Task data:
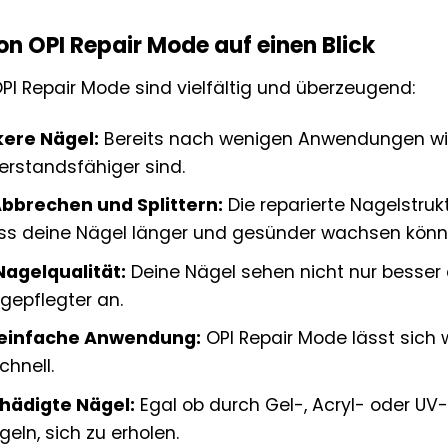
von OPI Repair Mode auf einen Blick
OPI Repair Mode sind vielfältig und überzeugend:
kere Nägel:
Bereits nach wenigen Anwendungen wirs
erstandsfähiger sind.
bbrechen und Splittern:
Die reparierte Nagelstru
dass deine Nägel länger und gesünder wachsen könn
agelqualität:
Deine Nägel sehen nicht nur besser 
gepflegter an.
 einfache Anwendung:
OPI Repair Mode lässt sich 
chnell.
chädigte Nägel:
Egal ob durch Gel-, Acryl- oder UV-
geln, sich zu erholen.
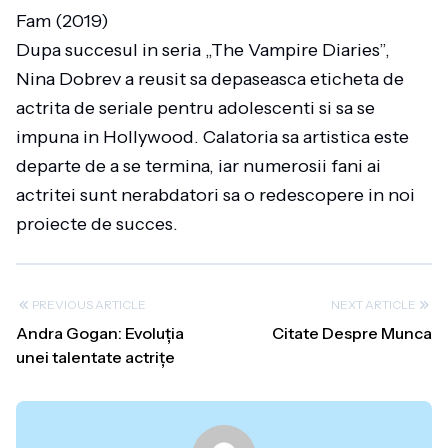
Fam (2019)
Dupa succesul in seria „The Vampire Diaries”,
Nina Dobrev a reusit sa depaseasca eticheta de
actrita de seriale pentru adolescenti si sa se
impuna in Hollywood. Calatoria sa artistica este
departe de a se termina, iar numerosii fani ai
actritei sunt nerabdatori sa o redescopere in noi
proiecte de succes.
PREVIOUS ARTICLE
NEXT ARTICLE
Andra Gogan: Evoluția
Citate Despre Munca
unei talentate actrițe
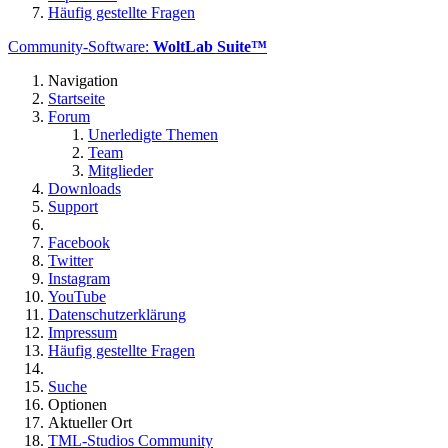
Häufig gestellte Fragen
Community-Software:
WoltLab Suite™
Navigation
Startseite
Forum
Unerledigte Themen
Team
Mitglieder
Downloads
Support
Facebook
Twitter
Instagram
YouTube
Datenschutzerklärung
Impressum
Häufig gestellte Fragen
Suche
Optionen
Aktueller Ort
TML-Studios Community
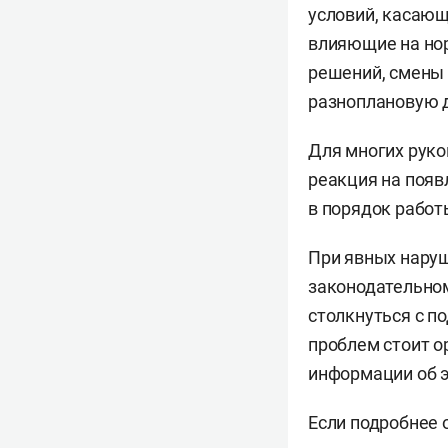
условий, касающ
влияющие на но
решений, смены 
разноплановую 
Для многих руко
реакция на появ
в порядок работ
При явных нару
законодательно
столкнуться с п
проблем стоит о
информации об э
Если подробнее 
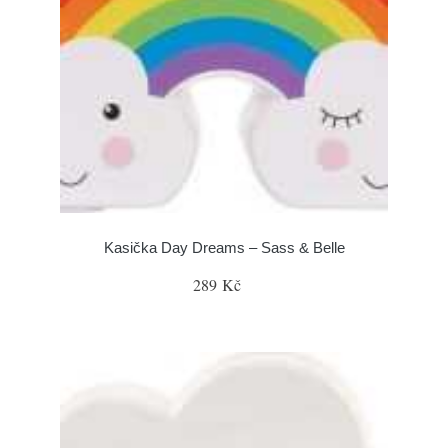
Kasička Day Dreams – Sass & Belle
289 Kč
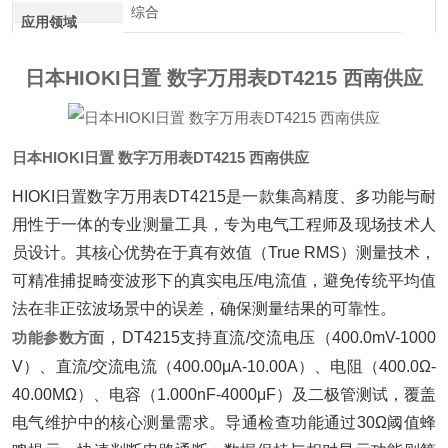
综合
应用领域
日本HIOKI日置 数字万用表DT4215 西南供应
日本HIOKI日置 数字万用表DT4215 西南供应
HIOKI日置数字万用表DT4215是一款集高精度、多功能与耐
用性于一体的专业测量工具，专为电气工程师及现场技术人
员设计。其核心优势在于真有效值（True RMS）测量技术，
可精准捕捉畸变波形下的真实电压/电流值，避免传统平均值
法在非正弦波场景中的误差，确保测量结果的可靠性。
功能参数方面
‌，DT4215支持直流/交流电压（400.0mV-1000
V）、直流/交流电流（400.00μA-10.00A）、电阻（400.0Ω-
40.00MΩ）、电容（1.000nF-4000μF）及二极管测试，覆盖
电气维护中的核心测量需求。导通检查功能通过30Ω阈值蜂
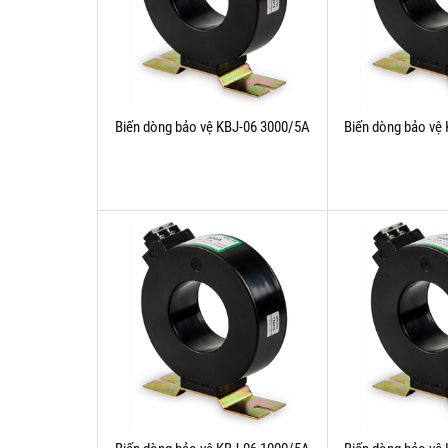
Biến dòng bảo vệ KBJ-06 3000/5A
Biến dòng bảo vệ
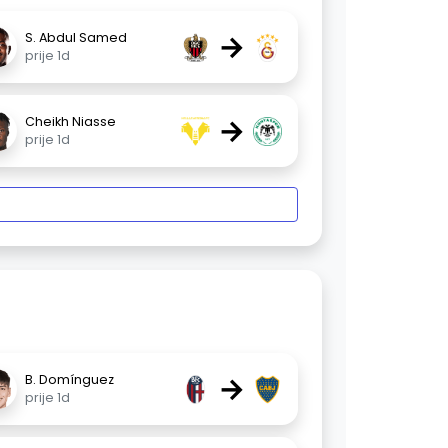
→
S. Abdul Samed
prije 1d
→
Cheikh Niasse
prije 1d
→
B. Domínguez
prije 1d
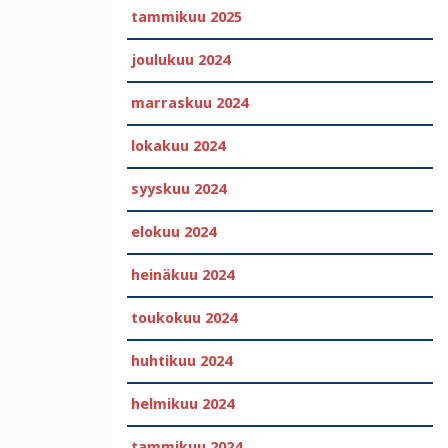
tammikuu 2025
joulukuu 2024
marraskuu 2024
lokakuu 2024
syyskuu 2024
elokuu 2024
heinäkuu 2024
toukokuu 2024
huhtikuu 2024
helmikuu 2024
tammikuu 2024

Your assignment:
Read through the data above. Report each line that has the word "Community".

Result of the task:
Community-Software:
TML-Studios Community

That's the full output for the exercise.